黒三ダム建設を記録した小説『高熱隧道』(吉村昭著)には、「坑内には熱い湯気が充満し、一般のものはその熱さのために、坑道の奥にまで達することは到底できない」「人間が作業する環境とは程遠い特殊な世界が形作られていた」などの記述があるとおり、隧道のトンネルは異常に熱く、ダイナマイトが度々自然発火して爆発。これにより多くの人びとが命を落としたが、同小説には、朝鮮人労働者の存在は記されず、よって「朝鮮人労働者不在は歴史の事実として定着している」と堀江さんは警鐘を鳴らした。
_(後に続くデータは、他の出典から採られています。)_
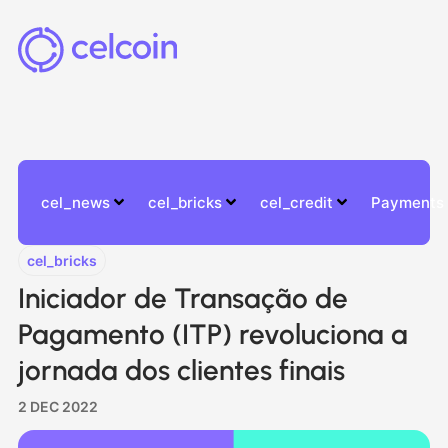
cel_news
cel_bricks
cel_credit
Payments
cel_bricks
Iniciador de Transação de
Pagamento (ITP) revoluciona a
jornada dos clientes finais
2 DEC 2022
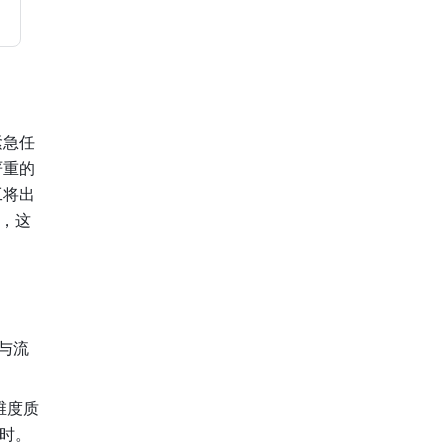
紧急任
严重的
工将出
，这
与流
维度质
时。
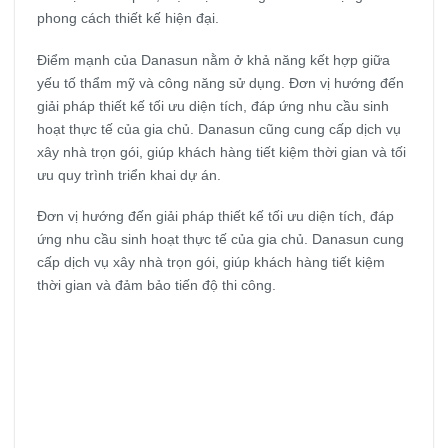
phong cách thiết kế hiện đại.
Điểm mạnh của Danasun nằm ở khả năng kết hợp giữa
yếu tố thẩm mỹ và công năng sử dụng. Đơn vị hướng đến
giải pháp thiết kế tối ưu diện tích, đáp ứng nhu cầu sinh
hoạt thực tế của gia chủ. Danasun cũng cung cấp dịch vụ
xây nhà trọn gói, giúp khách hàng tiết kiệm thời gian và tối
ưu quy trình triển khai dự án.
Đơn vị hướng đến giải pháp thiết kế tối ưu diện tích, đáp
ứng nhu cầu sinh hoạt thực tế của gia chủ. Danasun cung
cấp dịch vụ xây nhà trọn gói, giúp khách hàng tiết kiệm
thời gian và đảm bảo tiến độ thi công.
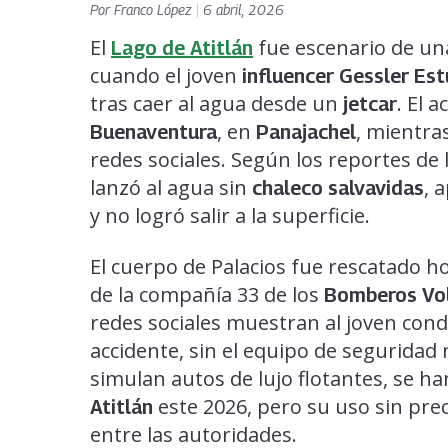
Por
Franco López
|
6 abril, 2026
El
fue escenario de una
Lago de Atitlán
cuando el joven
influencer Gessler Es
tras caer al agua desde un
. El 
jetcar
, en
, mientra
Buenaventura
Panajachel
redes sociales. Según los reportes de 
lanzó al agua sin
, 
chaleco salvavidas
y no logró salir a la superficie.
El cuerpo de Palacios fue rescatado 
de la compañía 33 de los
Bomberos Vol
redes sociales muestran al joven con
accidente, sin el equipo de seguridad 
simulan autos de lujo flotantes, se h
este 2026, pero su uso sin pr
Atitlán
entre las autoridades.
『富山県警察史』によると45年8月時点で富山には約 2万5千人の朝鮮人が在住しており、日本の敗戦後、そのほとんどが朝鮮へと帰国した。

子どもたちのために

治安問題として対処された朝鮮人への社会的な認識がわかる新聞報道

講演では、「県外へ流れくる朝鮮人労働者」「危険分子と風紀取り締まり」「一定期間、巡査を駐在させるべき」など、黒部でのダム・発電所建設当時、朝鮮人労働者が治安取り締まり対策の対象であったことを示す記事も多数紹介された。また、そうした弾圧に対して抵抗する朝鮮人の労働運動や、闘争の実態に言及した同氏は、「電源開発という国策遂行のために犠牲となった朝鮮人の存在を、歴史の事実として明らかにしていくことが大切」だと指摘。講演の最後、参加者たちへの呼びかけと共にこう締めくくった。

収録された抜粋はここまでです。